Since probiotic supplementation in RCTs is not a homogeneous intervention, the choice of probiotic strain(s) is crucial and meta-analyses may be misleading with the risk that generalized conclusions are erroneously extrapolated to other probiotics16,59. Furthermore it is unclear whether multi-strain products are more effective than single strain products16. Separate meta-analyses of the effects of well-defined individual, single strain or multiple-strain probiotic preparations appears to be more appropriate but the important heterogeneity of the RCTs makes this approach unfeasible16. In the present study, meta-regression could not detect any significant effect of the type of probiotic (Lactobacillus, Bifidobacterium or multi-strain products) on the effect size for severe ROP. Of note is that the largest trial published so far45 was negative for all clinical outcomes, including ROP, but the study product (B breve BBG-001) had never been reported to have any clinical effect in neonates59. Therefore, more studies to address the optimal probiotic preparation, dosing, and duration of therapy are still needed in head to head comparative studies rather than placebo controlled trials29. These studies should compare strains that have been reported to be safe and effective in previous trials59.
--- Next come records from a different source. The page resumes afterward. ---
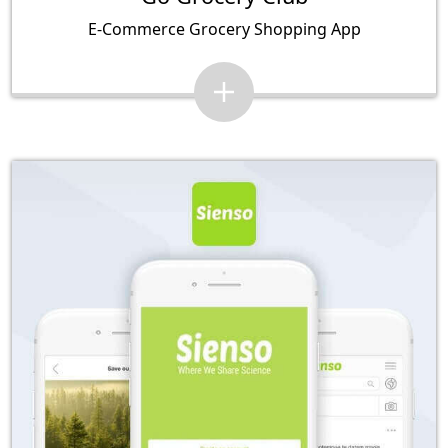
E-Commerce Grocery Shopping App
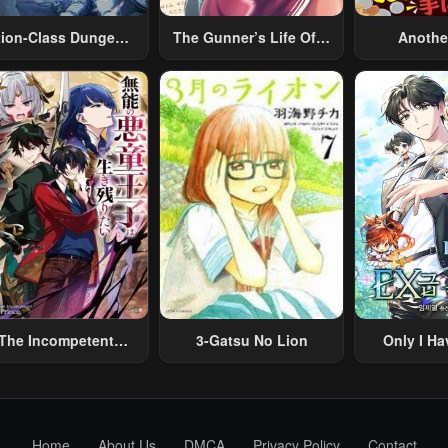
tion-Class Dungeon
The Gunner’s Life Of A
Anothe
Architect
Middle-Aged Man
Merchant:
Summoned To Another
Skill “Ano
World And Armed With
Travel” 
A Rifle: An Airsoft
Relaxed An
Addicted Salaryman
Li
Returns To The
Alternative World After
Work
The Incompetent
3-Gatsu No Lion
Only I Ha
lainous Prince Wants
Grade 
To Survive ~I Was
eincarnated Into A
omance RPG As A
Home
About Us
DMCA
Privacy Policy
Contact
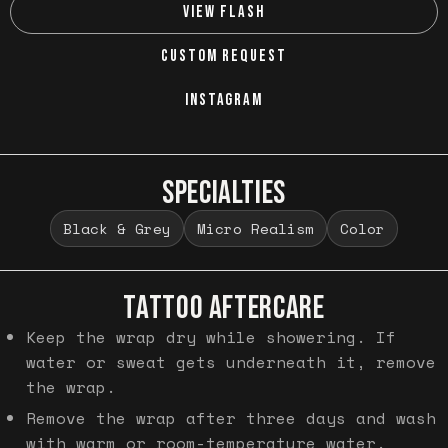
VIEW FLASH
CUSTOM REQUEST
INSTAGRAM
SPECIALTIES
Black & Grey
Micro Realism
Color
TATTOO AFTERCARE
Keep the wrap dry while showering. If
water or sweat gets underneath it, remove
the wrap.
Remove the wrap after three days and wash
with warm or room-temperature water.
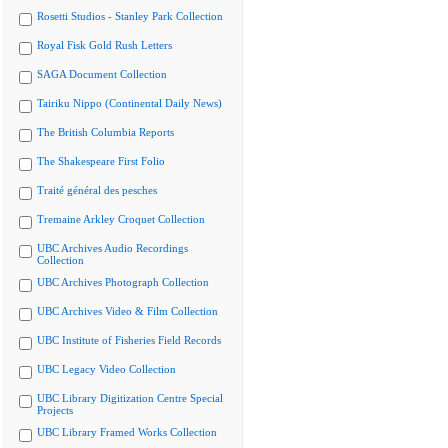
Rosetti Studios - Stanley Park Collection
Royal Fisk Gold Rush Letters
SAGA Document Collection
Tairiku Nippo (Continental Daily News)
The British Columbia Reports
The Shakespeare First Folio
Traité général des pesches
Tremaine Arkley Croquet Collection
UBC Archives Audio Recordings
Collection
UBC Archives Photograph Collection
UBC Archives Video & Film Collection
UBC Institute of Fisheries Field Records
UBC Legacy Video Collection
UBC Library Digitization Centre Special
Projects
UBC Library Framed Works Collection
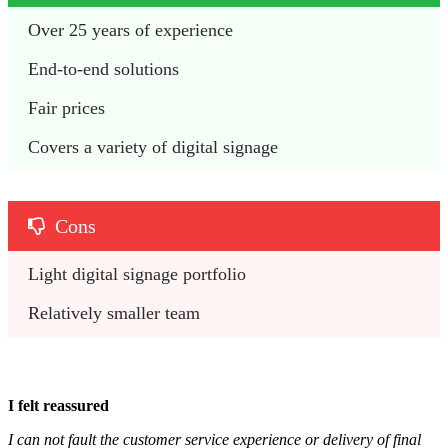
Over 25 years of experience
End-to-end solutions
Fair prices
Covers a variety of digital signage
Cons
Light digital signage portfolio
Relatively smaller team
I felt reassured
I can not fault the customer service experience or delivery of final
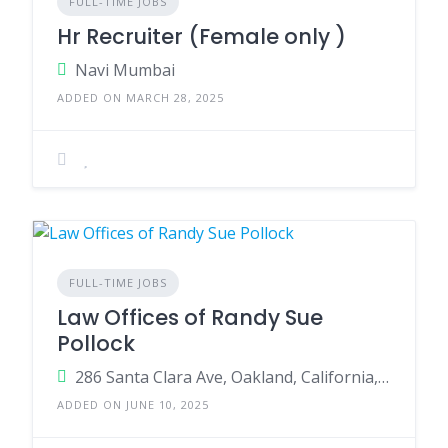
FULL-TIME JOBS
Hr Recruiter (Female only )
Navi Mumbai
ADDED ON MARCH 28, 2025
FULL-TIME JOBS
Law Offices of Randy Sue
Pollock
286 Santa Clara Ave, Oakland, California, 94610, United states
ADDED ON JUNE 10, 2025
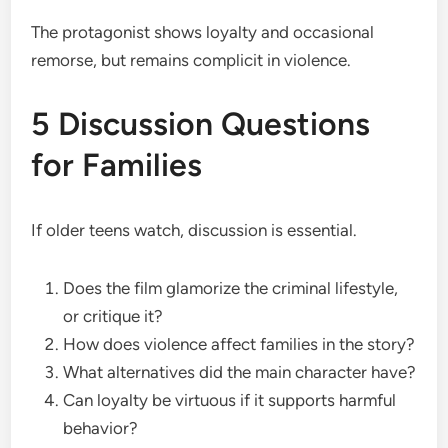
The protagonist shows loyalty and occasional
remorse, but remains complicit in violence.
5 Discussion Questions
for Families
If older teens watch, discussion is essential.
Does the film glamorize the criminal lifestyle,
or critique it?
How does violence affect families in the story?
What alternatives did the main character have?
Can loyalty be virtuous if it supports harmful
behavior?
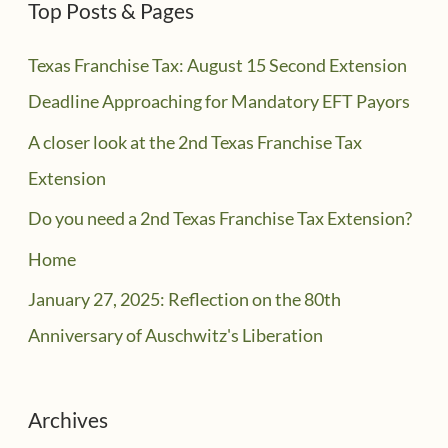
Top Posts & Pages
Texas Franchise Tax: August 15 Second Extension
Deadline Approaching for Mandatory EFT Payors
A closer look at the 2nd Texas Franchise Tax
Extension
Do you need a 2nd Texas Franchise Tax Extension?
Home
January 27, 2025: Reflection on the 80th
Anniversary of Auschwitz's Liberation
Archives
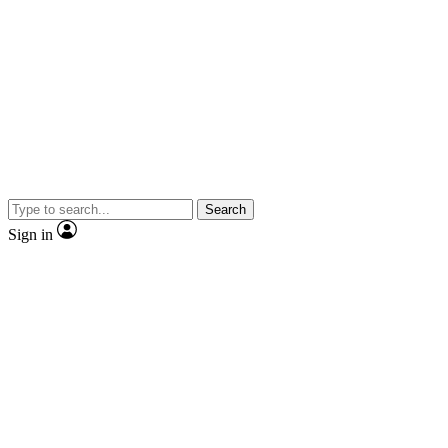
Search
Sign in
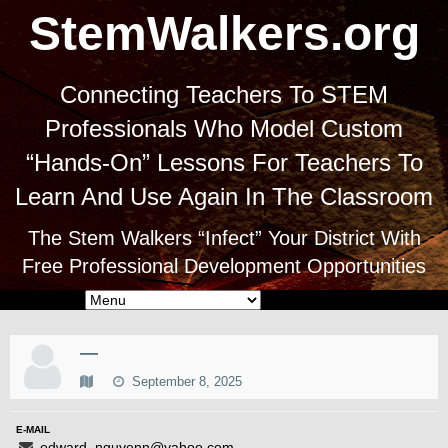
StemWalkers.org
Connecting Teachers To STEM
Professionals Who Model Custom
“Hands-On” Lessons For Teachers To
Learn And Use Again In The Classroom
The Stem Walkers “Infect” Your District With
Free Professional Development Opportunities
—
September 8, 2025
E-MAIL
edward_nguyenn@yahoo.com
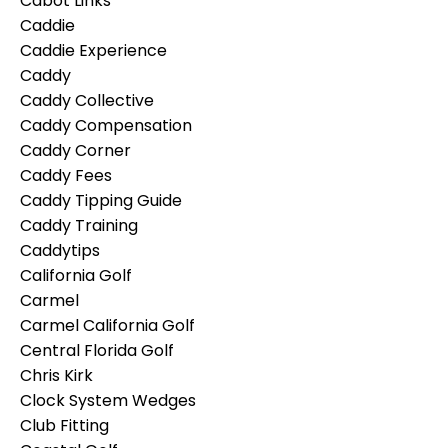
Cabot Links
Caddie
Caddie Experience
Caddy
Caddy Collective
Caddy Compensation
Caddy Corner
Caddy Fees
Caddy Tipping Guide
Caddy Training
Caddytips
California Golf
Carmel
Carmel California Golf
Central Florida Golf
Chris Kirk
Clock System Wedges
Club Fitting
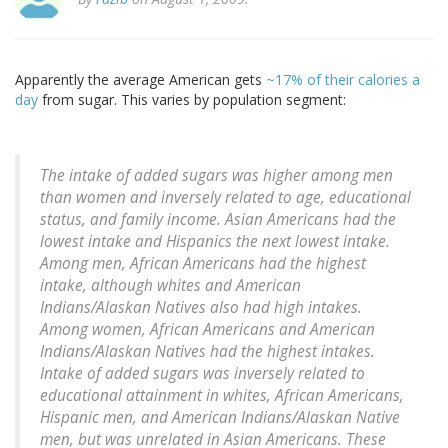
Apparently the average American gets
~17% of their calories a
day
from sugar. This varies by population segment:
The intake of added sugars was higher among men
than women and inversely related to age, educational
status, and family income. Asian Americans had the
lowest intake and Hispanics the next lowest intake.
Among men, African Americans had the highest
intake, although whites and American
Indians/Alaskan Natives also had high intakes.
Among women, African Americans and American
Indians/Alaskan Natives had the highest intakes.
Intake of added sugars was inversely related to
educational attainment in whites, African Americans,
Hispanic men, and American Indians/Alaskan Native
men, but was unrelated in Asian Americans. These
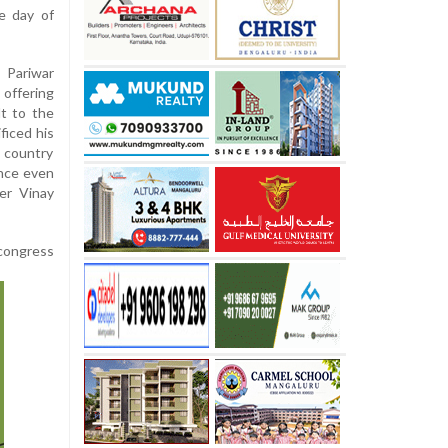
e day of
Pariwar
offering
t to the
ficed his
e country
ence even
ter Vinay
 congress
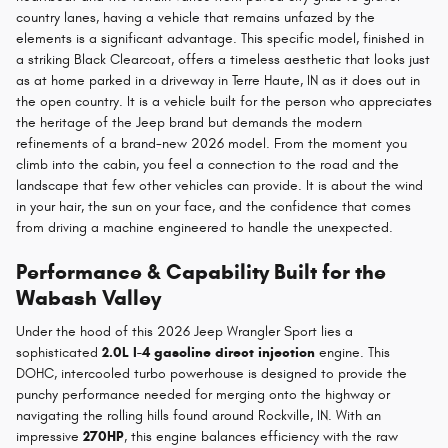
country lanes, having a vehicle that remains unfazed by the
elements is a significant advantage. This specific model, finished in
a striking Black Clearcoat, offers a timeless aesthetic that looks just
as at home parked in a driveway in Terre Haute, IN as it does out in
the open country. It is a vehicle built for the person who appreciates
the heritage of the Jeep brand but demands the modern
refinements of a brand-new 2026 model. From the moment you
climb into the cabin, you feel a connection to the road and the
landscape that few other vehicles can provide. It is about the wind
in your hair, the sun on your face, and the confidence that comes
from driving a machine engineered to handle the unexpected.
Performance & Capability Built for the
Wabash Valley
Under the hood of this 2026 Jeep Wrangler Sport lies a
sophisticated
2.0L I-4 gasoline direct injection
engine. This
DOHC, intercooled turbo powerhouse is designed to provide the
punchy performance needed for merging onto the highway or
navigating the rolling hills found around Rockville, IN. With an
impressive
270HP
, this engine balances efficiency with the raw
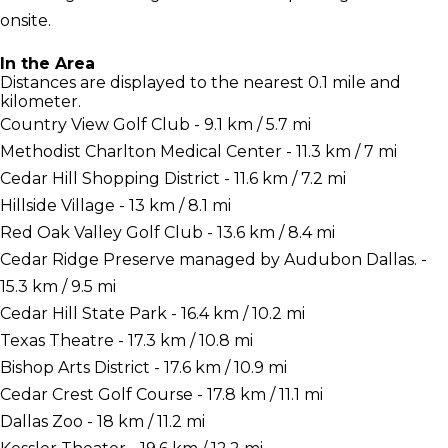
onsite.
In the Area
Distances are displayed to the nearest 0.1 mile and
kilometer.
Country View Golf Club - 9.1 km / 5.7 mi
Methodist Charlton Medical Center - 11.3 km / 7 mi
Cedar Hill Shopping District - 11.6 km / 7.2 mi
Hillside Village - 13 km / 8.1 mi
Red Oak Valley Golf Club - 13.6 km / 8.4 mi
Cedar Ridge Preserve managed by Audubon Dallas. -
15.3 km / 9.5 mi
Cedar Hill State Park - 16.4 km / 10.2 mi
Texas Theatre - 17.3 km / 10.8 mi
Bishop Arts District - 17.6 km / 10.9 mi
Cedar Crest Golf Course - 17.8 km / 11.1 mi
Dallas Zoo - 18 km / 11.2 mi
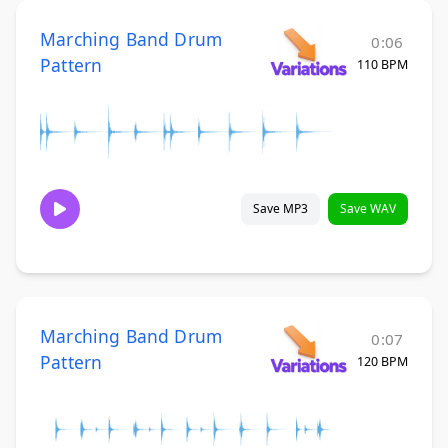
Marching Band Drum
0:06
Pattern
110 BPM
Save MP3
Save WAV
Marching Band Drum
0:07
Pattern
120 BPM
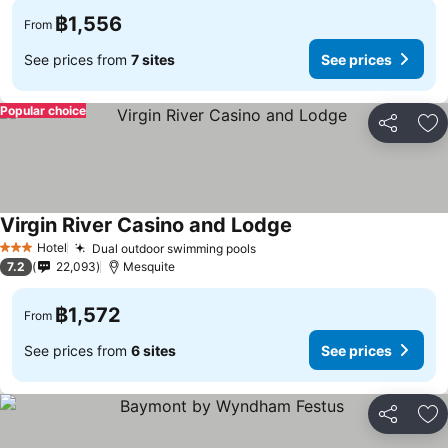
฿1,556
From
See prices from
7 sites
See prices
Popular choice
Share
Ad
Virgin River Casino and Lodge
See prices
Hotel
Dual outdoor swimming pools
See prices
3 Stars
7.2
22,093
Mesquite
฿1,572
From
See prices from
6 sites
See prices
Share
Ad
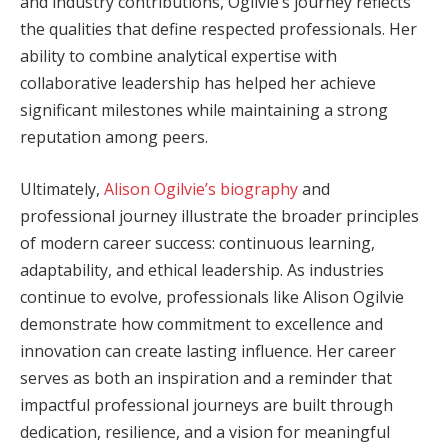
and industry contributions, Ogilvie’s journey reflects
the qualities that define respected professionals. Her
ability to combine analytical expertise with
collaborative leadership has helped her achieve
significant milestones while maintaining a strong
reputation among peers.
Ultimately,
Alison Ogilvie’s biography
and
professional journey illustrate the broader principles
of modern career success: continuous learning,
adaptability, and ethical leadership. As industries
continue to evolve, professionals like Alison Ogilvie
demonstrate how commitment to excellence and
innovation can create lasting influence. Her career
serves as both an inspiration and a reminder that
impactful professional journeys are built through
dedication, resilience, and a vision for meaningful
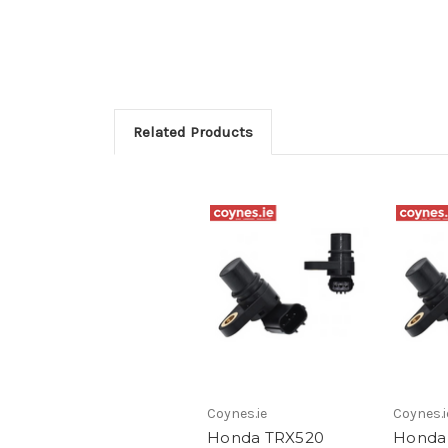
Related Products
Coynes.ie
Coynes.i
Honda TRX520
Honda 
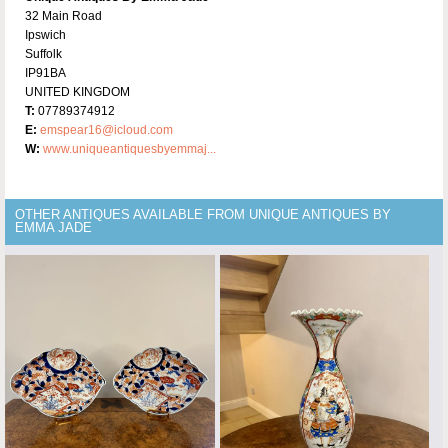
32 Main Road
Ipswich
Suffolk
IP91BA
UNITED KINGDOM
T:
07789374912
E:
emspear16@icloud.com
W:
www.uniqueantiquesbyemmaj...
OTHER ANTIQUES AVAILABLE FROM UNIQUE ANTIQUES BY
EMMA JADE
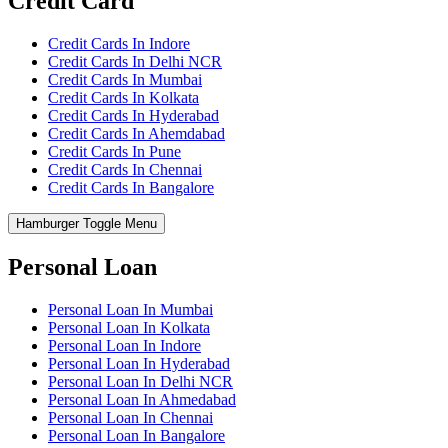
Credit Card
Credit Cards In Indore
Credit Cards In Delhi NCR
Credit Cards In Mumbai
Credit Cards In Kolkata
Credit Cards In Hyderabad
Credit Cards In Ahemdabad
Credit Cards In Pune
Credit Cards In Chennai
Credit Cards In Bangalore
Hamburger Toggle Menu
Personal Loan
Personal Loan In Mumbai
Personal Loan In Kolkata
Personal Loan In Indore
Personal Loan In Hyderabad
Personal Loan In Delhi NCR
Personal Loan In Ahmedabad
Personal Loan In Chennai
Personal Loan In Bangalore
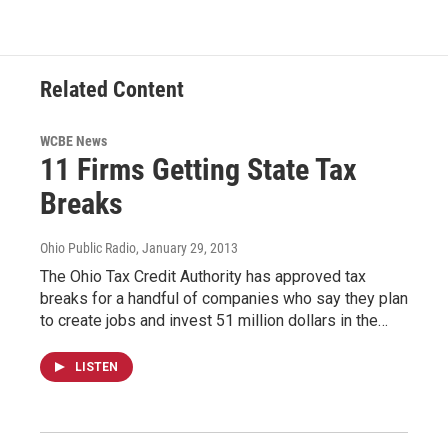
Related Content
WCBE News
11 Firms Getting State Tax
Breaks
Ohio Public Radio
, January 29, 2013
The Ohio Tax Credit Authority has approved tax
breaks for a handful of companies who say they plan
to create jobs and invest 51 million dollars in the…
LISTEN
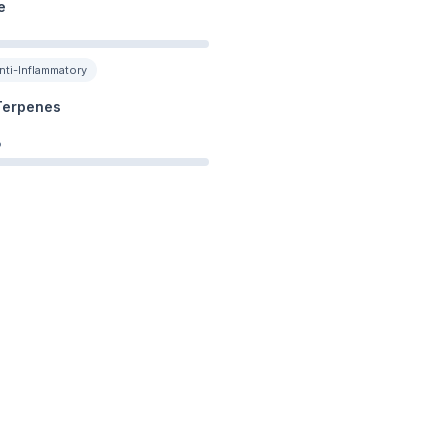
e
nti-Inflammatory
Terpenes
%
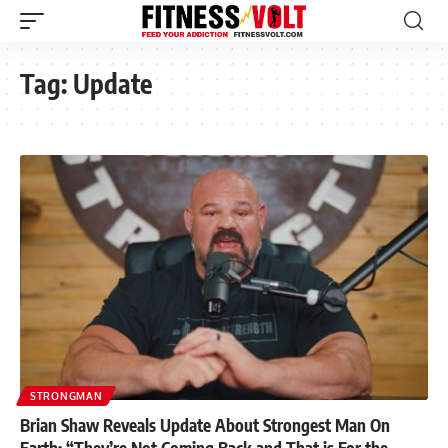
Tag:
Update
STRONGMAN
Brian Shaw Reveals Update About Strongest Man On
Earth: “They’re Not Coming Back and That is For the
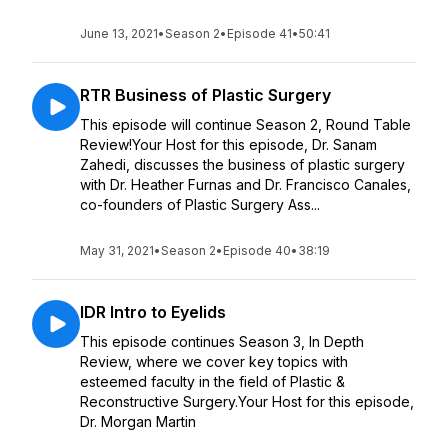
June 13, 2021
•
Season 2
•
Episode 41
•
50:41
RTR Business of Plastic Surgery
This episode will continue Season 2, Round Table
Review!Your Host for this episode, Dr. Sanam
Zahedi, discusses the business of plastic surgery
with Dr. Heather Furnas and Dr. Francisco Canales,
co-founders of Plastic Surgery Ass...
May 31, 2021
•
Season 2
•
Episode 40
•
38:19
IDR Intro to Eyelids
This episode continues Season 3, In Depth
Review, where we cover key topics with
esteemed faculty in the field of Plastic &
Reconstructive Surgery.Your Host for this episode,
Dr. Morgan Martin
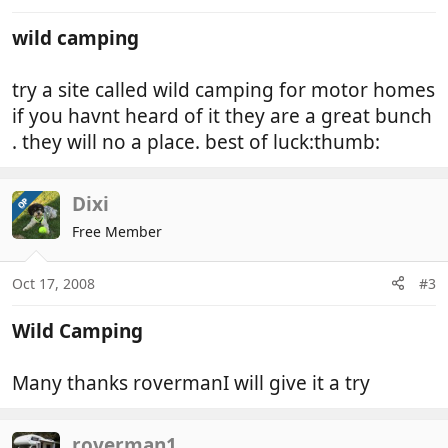
wild camping
try a site called wild camping for motor homes
if you havnt heard of it they are a great bunch
. they will no a place. best of luck:thumb:
Dixi
OP
Free Member
Oct 17, 2008
#3
Wild Camping
Many thanks rovermanI will give it a try
roverman1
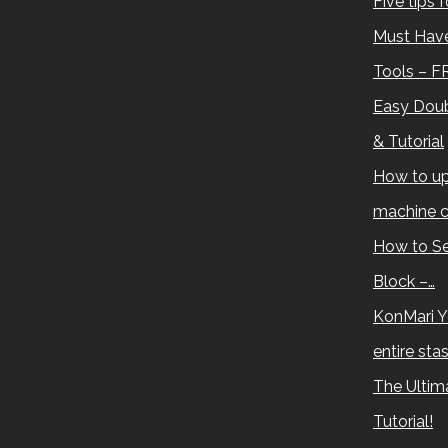
Five tips 
Must Have
Tools – F
Easy Doub
& Tutorial
How to up
machine c
How to Se
Block –…
KonMari Y
entire sta
The Ultima
Tutorial!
It has been suggested that the type of milk (human or formula) that infants receive modifies the effect of probiotics60,61. Interestingly, in a recent meta-regression analysis, Thomas et al. showed that the effectiveness of probiotics in reducing NEC was higher in cohorts with increased rates of exclusive human milk61. Unfortunately, most studies included in the present analysis lacked information on type of feeding and, therefore, we were not able to stratify by type of milk feeding. Besides the use of human milk, other prenatal and postnatal factors such as maternal infections, delivery mode (vaginal delivery vs. cesarean section), or antibiotic use may shape the initial bacterial inoculum of the newborn and further configure the microbiome during early life62,63. This may interfere with the effects of probiotics. Thomas et al. showed, through meta-regression, that probiotics were more effective in preventing NEC in cohorts where lower proportions of mothers received antenatal corticosteroids61. In contrast, the rate of cesarean section did not significantly correlate with the effect of probiotics on NEC61. The present meta-regression analysis could not demonstrate a significant correlation between the rate of antenatal corticosteroids, antenatal antibiotics, PROM, or cesarean section and the effect of probiotics on ROP. However, as mentioned above, our meta-regression is limited by the low number of studies.

The issue of whether it is time to change practice and adopt the use of probiotics as a standard of care in preterm infants remains a hot topic for neonatologists. While some advocate a change in practice based on significant reduction in time to achieve full enteral feeding, severe NEC, LOS, and all-cause mortality17,19,26,29,38,61, others have raised concerns about the methodology of many of the published and advocate for waiting until further data on efficacy and safety in extremely preterm infants are available16,62,63,64,65. The evidence summarized in this meta-analysis suggests that, despite being effective in reducing LOS, probiotic supplementation does not affect the incidence of ROP in preterm infants. Nevertheless, further studies addressing this issue are needed to confirm our findings66,67,68.